Before organising a trip for my clients I thought I better go and check out this new destination. With that I booked two tickets for myself and my wife Lea.

So where is Macedonia? Well first we have to establish that I am writing about the Republic of Macedonia, one of the former republics of Yugoslavia. There is also a region bordering the Republic called Macedonia in Greece. This is the subject of much tension and not one I wish to explore in this blog.

Macedonia is in the southern Balkans and shares boarders with Kosovo, Serbia, Bulgaria, Greece and Albania. Its Capital city is Skopje and this is where our adventure began once leaving Luton on a Wizz air flight. Three and a half hours later you are in a vibrant and ethnically diverse country.


Alexander The Great is believed to have come from what is now the Republic of Macedonia


Macedonia has both Muslim and Orthodox Christian communities. In the region around Skopje and Popov Shapka the majority population are of Albanian decent with official signs written in both Macedonian Cyrillic and Albanian. This mix of culture left over from the Ottoman period results in a perfect blend of southern European and Turkish influence most obvious in the food.

Our local taxi driver (Baze) picked us up from Skopje airport and drove us the one hour journey up to Shapka. On route we took a short detour to the family of a Macedonian friend of mine (Dragi) who had organised home made red wine (Crno Vino) and Mastika (like ozzo) as a little welcome gift.

As we leave Skojpe the journey takes us past some beautiful villages that would not be out of place in an Alpine valley. The only one obvious difference is the villages were centred around a Mosque.


From Tevoto the road begins to wind up around hairpin bends as we climb higher. The snow on the side of the road is over a metre deep and getting deeper the higher we climb. After about 20 mins of what I will describe as a white knuckle ride we arrive in our destination Popov Shapka! The mountain a head looks wild and already I can see the adventurous opportunities. To our left is the main ski area which is a collection of old Poma lifts, chair lifts and a T bar. The place is rammer with weekend skiers in equipment that back in 1988 would have been top of the range.

After a bit of a struggle Baze get his taxi up to our accommodation. The grand hotel Slavjia!

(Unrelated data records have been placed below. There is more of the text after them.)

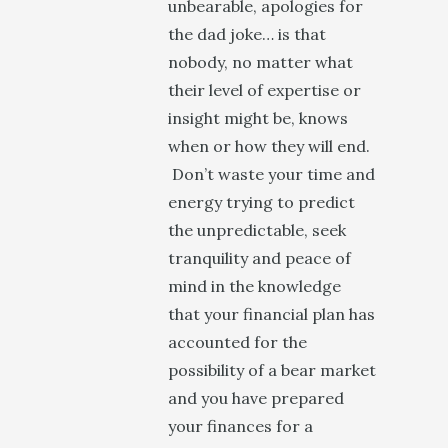
unbearable, apologies for
the dad joke… is that
nobody, no matter what
their level of expertise or
insight might be, knows
when or how they will end.
Don’t waste your time and
energy trying to predict
the unpredictable, seek
tranquility and peace of
mind in the knowledge
that your financial plan has
accounted for the
possibility of a bear market
and you have prepared
your finances for a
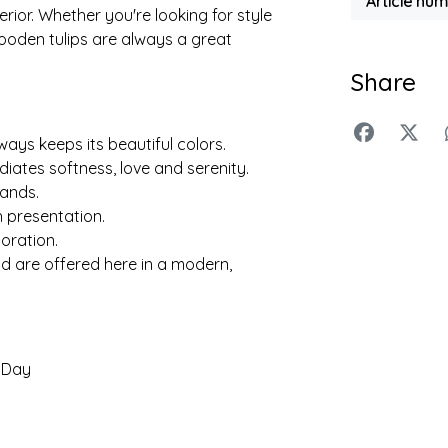
Article nu
rior. Whether you're looking for style
wooden tulips are always a great
Share
ys keeps its beautiful colors.
iates softness, love and serenity.
lands.
h presentation.
oration.
nd are offered here in a modern,
s Day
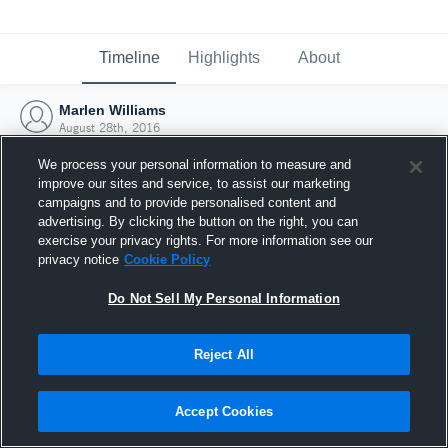
Timeline
Highlights
About
Marlen Williams
August 28th, 2016
We process your personal information to measure and
improve our sites and service, to assist our marketing
campaigns and to provide personalised content and
advertising. By clicking the button on the right, you can
exercise your privacy rights. For more information see our
privacy notice
Cookie Policy
Do Not Sell My Personal Information
Reject All
Joined Hudl
Accept Cookies
28 August 2016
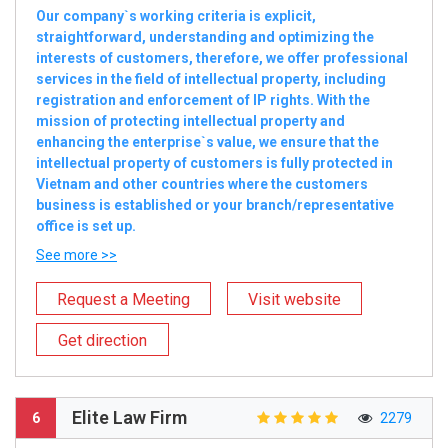
Our company`s working criteria is explicit,
straightforward, understanding and optimizing the
interests of customers, therefore, we offer professional
services in the field of intellectual property, including
registration and enforcement of IP rights. With the
mission of protecting intellectual property and
enhancing the enterprise`s value, we ensure that the
intellectual property of customers is fully protected in
Vietnam and other countries where the customers
business is established or your branch/representative
office is set up.
See more >>
Request a Meeting
Visit website
Get direction
Elite Law Firm
6
2279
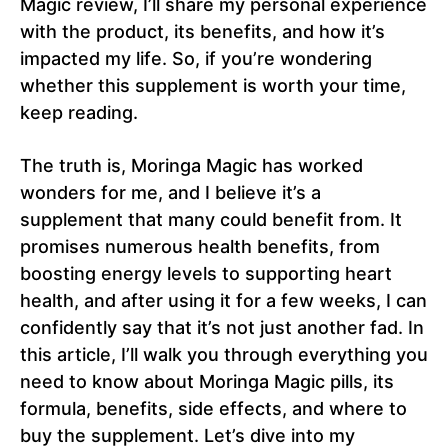
Magic review, I’ll share my personal experience
with the product, its benefits, and how it’s
impacted my life. So, if you’re wondering
whether this supplement is worth your time,
keep reading.
The truth is, Moringa Magic has worked
wonders for me, and I believe it’s a
supplement that many could benefit from. It
promises numerous health benefits, from
boosting energy levels to supporting heart
health, and after using it for a few weeks, I can
confidently say that it’s not just another fad. In
this article, I’ll walk you through everything you
need to know about Moringa Magic pills, its
formula, benefits, side effects, and where to
buy the supplement. Let’s dive into my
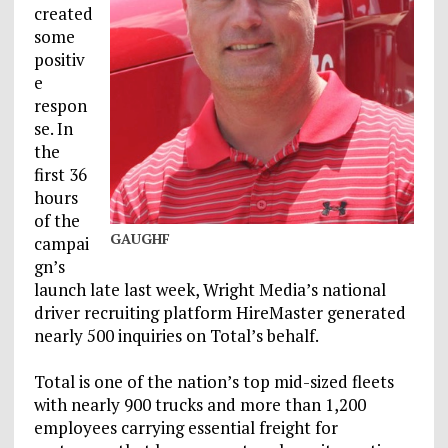
created
some
positiv
e
respon
se. In
the
first 36
hours
of the
GAUGHF
campai
gn’s
launch late last week, Wright Media’s national
driver recruiting platform HireMaster generated
nearly 500 inquiries on Total’s behalf.
Total is one of the nation’s top mid-sized fleets
with nearly 900 trucks and more than 1,200
employees carrying essential freight for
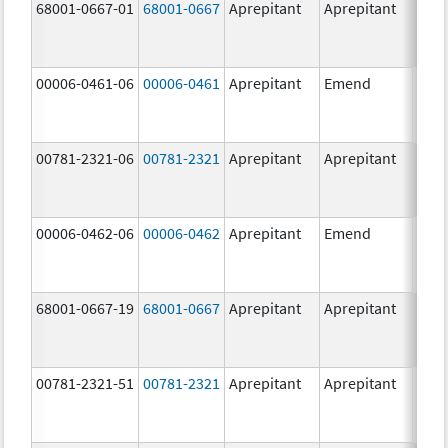
68001-0667-01
68001-0667
Aprepitant
Aprepitant
80.0
mg/
00006-0461-06
00006-0461
Aprepitant
Emend
80.0
mg/
00781-2321-06
00781-2321
Aprepitant
Aprepitant
40.0
mg/
00006-0462-06
00006-0462
Aprepitant
Emend
125.
mg/
68001-0667-19
68001-0667
Aprepitant
Aprepitant
80.0
mg/
00781-2321-51
00781-2321
Aprepitant
Aprepitant
40.0
mg/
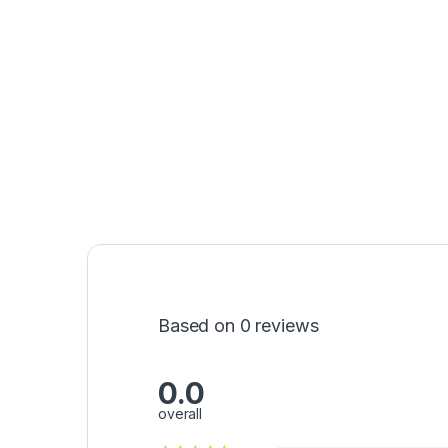
Based on 0 reviews
0.0
overall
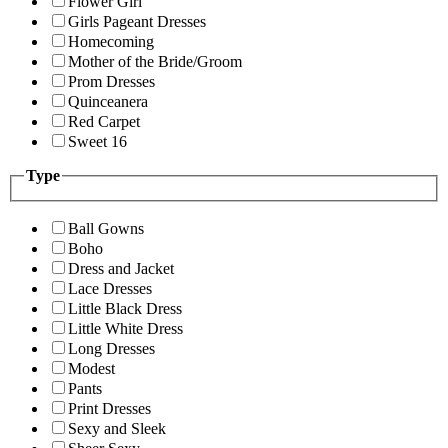
Flower Girl
Girls Pageant Dresses
Homecoming
Mother of the Bride/Groom
Prom Dresses
Quinceanera
Red Carpet
Sweet 16
Type
Ball Gowns
Boho
Dress and Jacket
Lace Dresses
Little Black Dress
Little White Dress
Long Dresses
Modest
Pants
Print Dresses
Sexy and Sleek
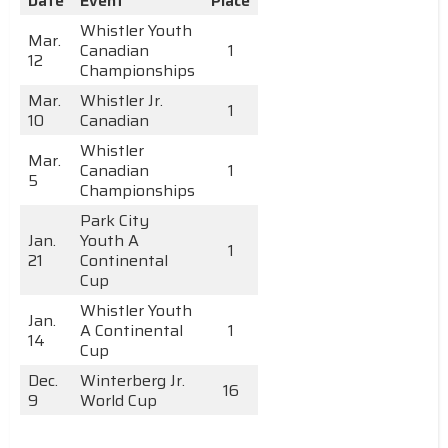
Date
Event
Place
Whistler Youth
Mar.
Canadian
1
12
Championships
Mar.
Whistler Jr.
1
10
Canadian
Whistler
Mar.
Canadian
1
5
Championships
Park City
Jan.
Youth A
1
21
Continental
Cup
Whistler Youth
Jan.
A Continental
1
14
Cup
Dec.
Winterberg Jr.
16
9
World Cup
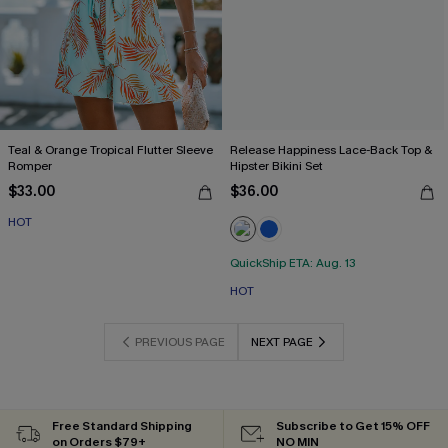
Teal & Orange Tropical Flutter Sleeve
Release Happiness Lace-Back Top &
Romper
Hipster Bikini Set
$33.00
$36.00
HOT
QuickShip ETA: Aug. 13
HOT
PREVIOUS PAGE
NEXT PAGE
Free Standard Shipping
Subscribe to Get 15% OFF
on Orders $79+
NO MIN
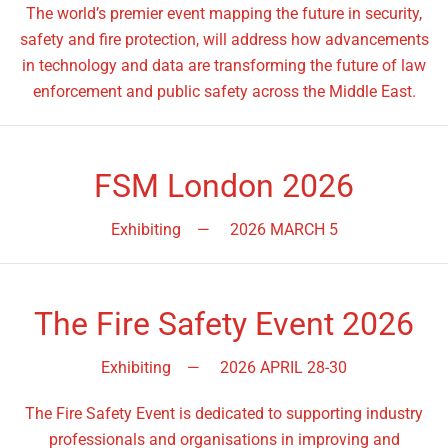
The world’s premier event mapping the future in security,
safety and fire protection, will address how advancements
in technology and data are transforming the future of law
enforcement and public safety across the Middle East.
FSM London 2026
Exhibiting
—
2026 MARCH 5
The Fire Safety Event 2026
Exhibiting
—
2026 APRIL 28-30
The Fire Safety Event is dedicated to supporting industry
professionals and organisations in improving and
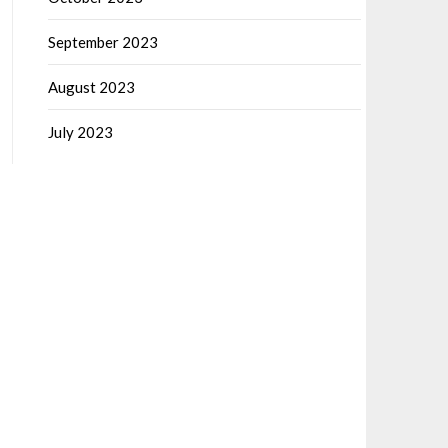
September 2023
August 2023
July 2023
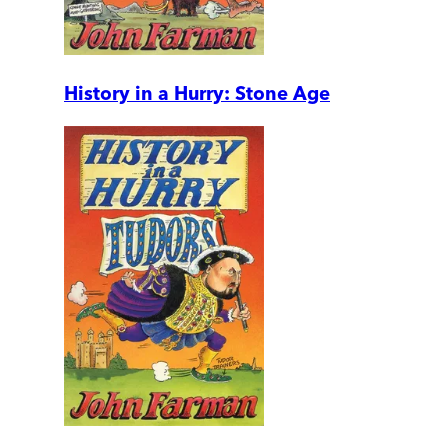
History in a Hurry: Stone Age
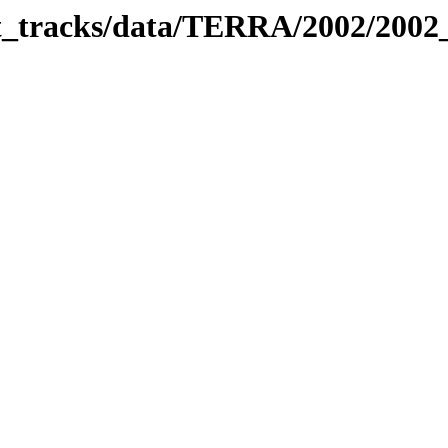
bit_tracks/data/TERRA/2002/200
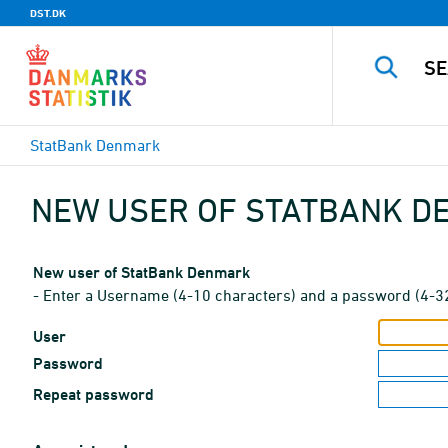
DST.DK
StatBank Denmark
NEW USER OF STATBANK 
New user of StatBank Denmark
- Enter a Username (4-10 characters) and a password (4-3
User
Password
Repeat password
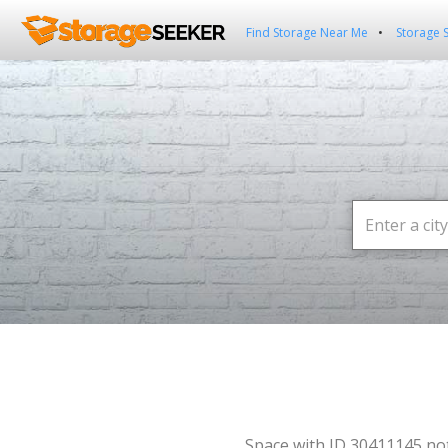
Find Storage Near Me
Storage 
Space with ID 30411145 no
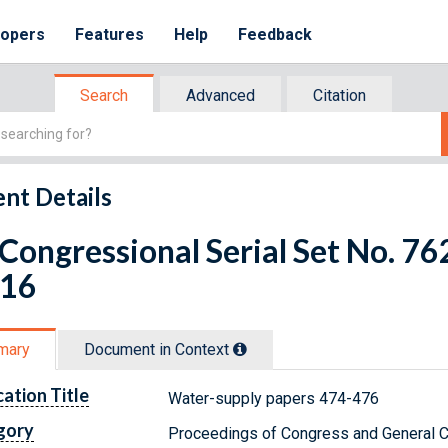
lopers
Features
Help
Feedback
Search
Advanced
Citation
nt Details
 Congressional Serial Set No. 
 16
mary
Document in Context
cation Title
Water-supply papers 474-476
gory
Proceedings of Congress and General C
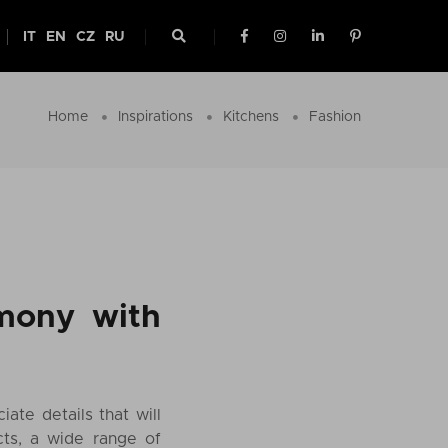
IT
EN
CZ
RU
Home
Inspirations
Kitchens
Fashion
rmony with
ate details that will
cts, a wide range of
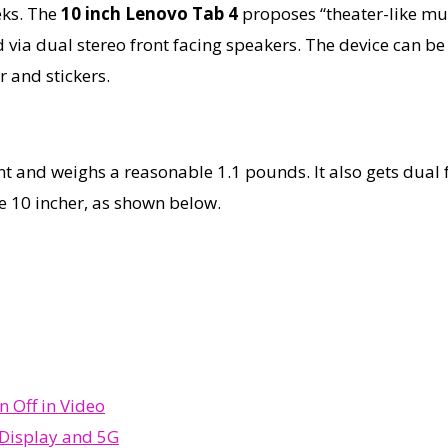
eks. The
10 inch Lenovo Tab 4
proposes “theater-like mul
via dual stereo front facing speakers. The device can be t
r and stickers.
 and weighs a reasonable 1.1 pounds. It also gets dual f
e 10 incher, as shown below.
 Off in Video
 Display and 5G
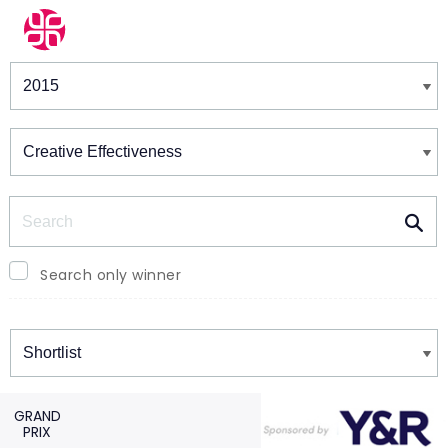
Winners & Shortlists
Winners
Search
Search only winner
Winners
GRAND
PRIX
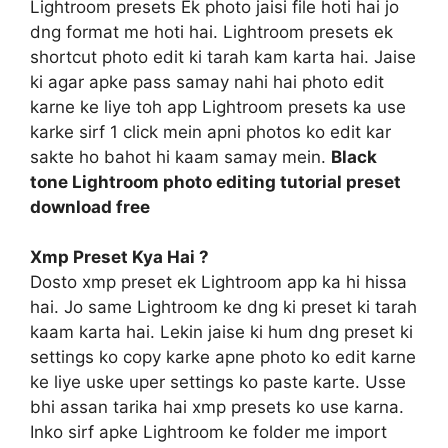
Lightroom presets Ek photo jaisi file hoti hai jo
dng format me hoti hai. Lightroom presets ek
shortcut photo edit ki tarah kam karta hai. Jaise
ki agar apke pass samay nahi hai photo edit
karne ke liye toh app Lightroom presets ka use
karke sirf 1 click mein apni photos ko edit kar
sakte ho bahot hi kaam samay mein.
Black
tone Lightroom photo editing tutorial preset
download free
Xmp Preset Kya Hai ?
Dosto xmp preset ek Lightroom app ka hi hissa
hai. Jo same Lightroom ke dng ki preset ki tarah
kaam karta hai. Lekin jaise ki hum dng preset ki
settings ko copy karke apne photo ko edit karne
ke liye uske uper settings ko paste karte. Usse
bhi assan tarika hai xmp presets ko use karna.
Inko sirf apke Lightroom ke folder me import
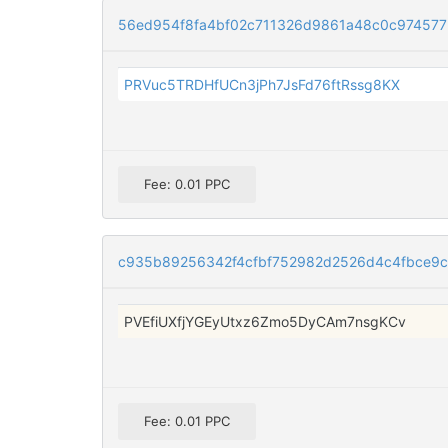
56ed954f8fa4bf02c711326d9861a48c0c9745772
PRVuc5TRDHfUCn3jPh7JsFd76ftRssg8KX
Fee: 0.01 PPC
c935b89256342f4cfbf752982d2526d4c4fbce9
PVEfiUXfjYGEyUtxz6Zmo5DyCAm7nsgKCv
Fee: 0.01 PPC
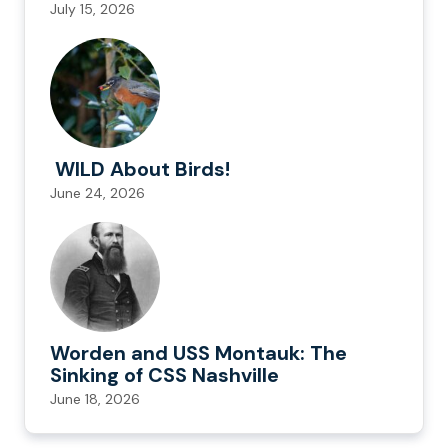
July 15, 2026
WILD About Birds!
June 24, 2026
Worden and USS Montauk: The
Sinking of CSS Nashville
June 18, 2026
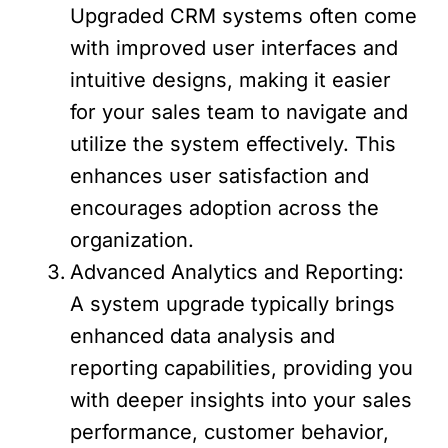
Upgraded CRM systems often come
with improved user interfaces and
intuitive designs, making it easier
for your sales team to navigate and
utilize the system effectively. This
enhances user satisfaction and
encourages adoption across the
organization.
Advanced Analytics and Reporting:
A system upgrade typically brings
enhanced data analysis and
reporting capabilities, providing you
with deeper insights into your sales
performance, customer behavior,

We had an idea of what to expect having spent time in Hungary, Slovenia and Croatia in the past. However the hotel Slavija took the top prize for being the most run down hotel I have ever stayed in! It is clear to see that 30 years ago this would have been the pride of skiing in Yugoslavia, but it was also the last time it had a lick of paint. Despite the very run down accommodation the staff running the place were nothing but helpful. Having exhausted my limited Serbo / Croatian I switched to English but to no avail. So my last attempt was the wild card……German. Much to my delight two of the staff spoke very good conversational German having previously worked in Switzerland.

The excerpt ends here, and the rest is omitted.